If you work overtime and your paycheck seems lower than it should be, the problem may be how your employer calculates the “regular rate of pay.” Under the Fair Labor Standards Act (FLSA), 29 USC § 207(a)(1) requires employers pay overtime at one and one-half times the regular rate for every hour worked beyond 40 in a workweek. The regular rate isn’t simply your hourly wage, it’s a broader legal concept capturing nearly all compensation you receive for work. When employers exclude certain payments from this calculation, you may be owed significant unpaid overtime compensation.
If you believe your employer has been excluding pay from your overtime calculation, The Lore Law Firm can help. Call 866-559-0400 or request a free case evaluation today to discuss your situation.
How the FLSA Defines the Regular Rate of Pay
The FLSA regular rate definition is broader than many workers realize. Under 29 USC § 207(e), the regular rate “shall be deemed to include all remuneration for employment paid to, or on behalf of, the employee,” subject to specific statutory exclusions. This means your employer generally cannot limit the overtime calculation to just your base hourly wage if you also earn commissions, non-discretionary bonuses, incentives, shift differentials, or piece-rate pay.

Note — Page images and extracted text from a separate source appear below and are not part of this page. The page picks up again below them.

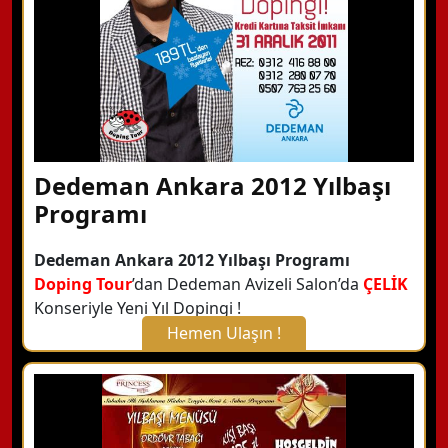
Dedeman Ankara 2012 Yılbaşı
Programı
Dedeman Ankara 2012 Yılbaşı Programı
Doping Tour
’dan Dedeman Avizeli Salon’da
ÇELİK
Konseriyle Yeni Yıl Dopingi !
Hemen Ulaşın !
X Kapat
WhatsApp ile Bilgi Alın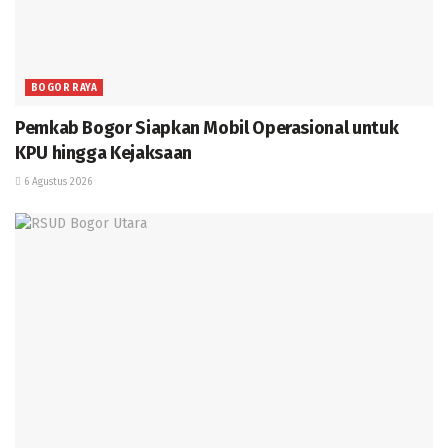
BOGOR RAYA
Pemkab Bogor Siapkan Mobil Operasional untuk
KPU hingga Kejaksaan
6 Agustus 2026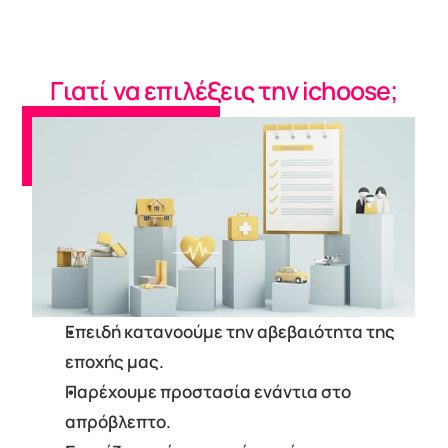
Γιατί να επιλέξεις την ichoose;
Επειδή κατανοούμε την αβεβαιότητα της 
εποχής μας.
Παρέχουμε προστασία ενάντια στο 
απρόβλεπτο.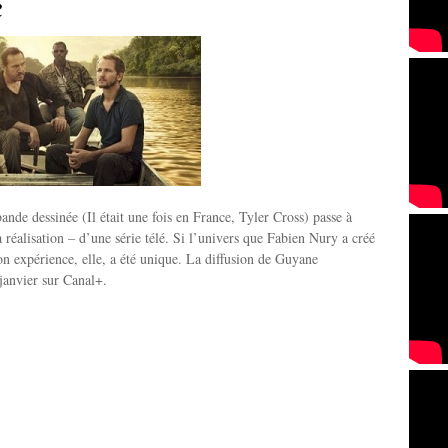
e
ande dessinée (Il était une fois en France, Tyler Cross) passe à
la réalisation – d’une série télé. Si l’univers que Fabien Nury a créé
son expérience, elle, a été unique. La diffusion de Guyane
anvier sur Canal+.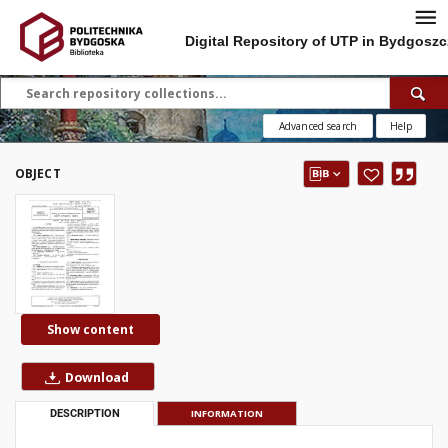
Digital Repository of UTP in Bydgoszc
Advanced search
Help
OBJECT
Show content
Download
DESCRIPTION
INFORMATION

The formula is straightforward. According to the Department of Labor’s Fact Sheet #56A, you calculate the regular rate by dividing total compensation in the workweek (minus statutory exclusions) by total hours worked. This average hourly rate then serves as the basis for the time-and-a-half overtime premium. The regular rate cannot be lower than applicable minimum wage and cannot be reduced by agreement between employer and employee.
💡 Pro Tip: Review your pay stubs carefully. If you earn bonuses, incentives, commissions, or shift differentials and your overtime rate appears based only on your base hourly wage, your employer may be underpaying your overtime.

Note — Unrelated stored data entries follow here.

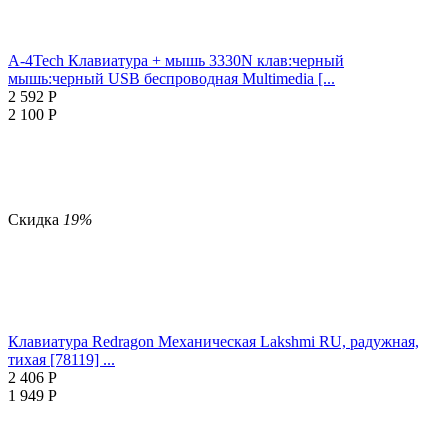
A-4Tech Клавиатура + мышь 3330N клав:черный
мышь:черный USB беспроводная Multimedia [...
2 592
Р
2 100
Р
Скидка
19%
Клавиатура Redragon Механическая Lakshmi RU, радужная,
тихая [78119] ...
2 406
Р
1 949
Р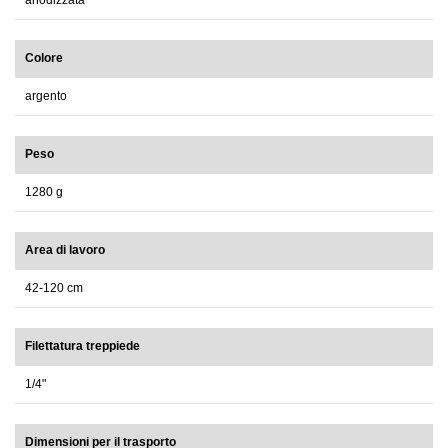
anodizzata
Colore
argento
Peso
1280 g
Area di lavoro
42-120 cm
Filettatura treppiede
1/4"
Dimensioni per il trasporto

What Payments Must Be Included in the OT Calculation Lawyer Should Know
Nearly every form of compensation tied to your work should factor into the regular rate. This includes hourly wages, non-discretionary bonuses, incentives, commissions, shift differentials, and piece-rate earnings. Failure to include compensation in overtime calculations is one of the most common wage and hour violations, affecting workers across industries including healthcare, warehousing, retail, hospitality, and trucking.

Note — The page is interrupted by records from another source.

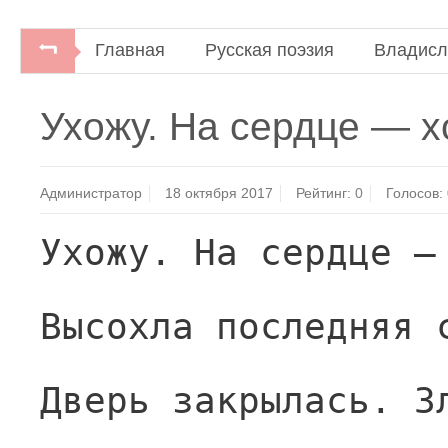
Главная
Русская поэзия
Владисл
Ухожу. На сердце — 
Администратор
18 октября 2017
Рейтинг:
0
Голосов:
Ухожу. На сердце —
Высохла последняя 
Дверь закрылась. З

Non-discretionary bonuses are a frequent source of disputes. If your employer promises a bonus based on productivity, attendance, or meeting targets, that bonus is generally non-discretionary and must be included in the regular rate. Under 29 USC § 207(e)(3), a bonus qualifies as discretionary only if (1) both the fact that payment will be made and the amount are determined at the employer’s sole discretion at or near the period’s end, and (2) the payment is not made pursuant to any prior contract, agreement, or promise that causes the employee to expect such payments regularly. The label your employer places on a bonus doesn’t determine whether it’s truly discretionary.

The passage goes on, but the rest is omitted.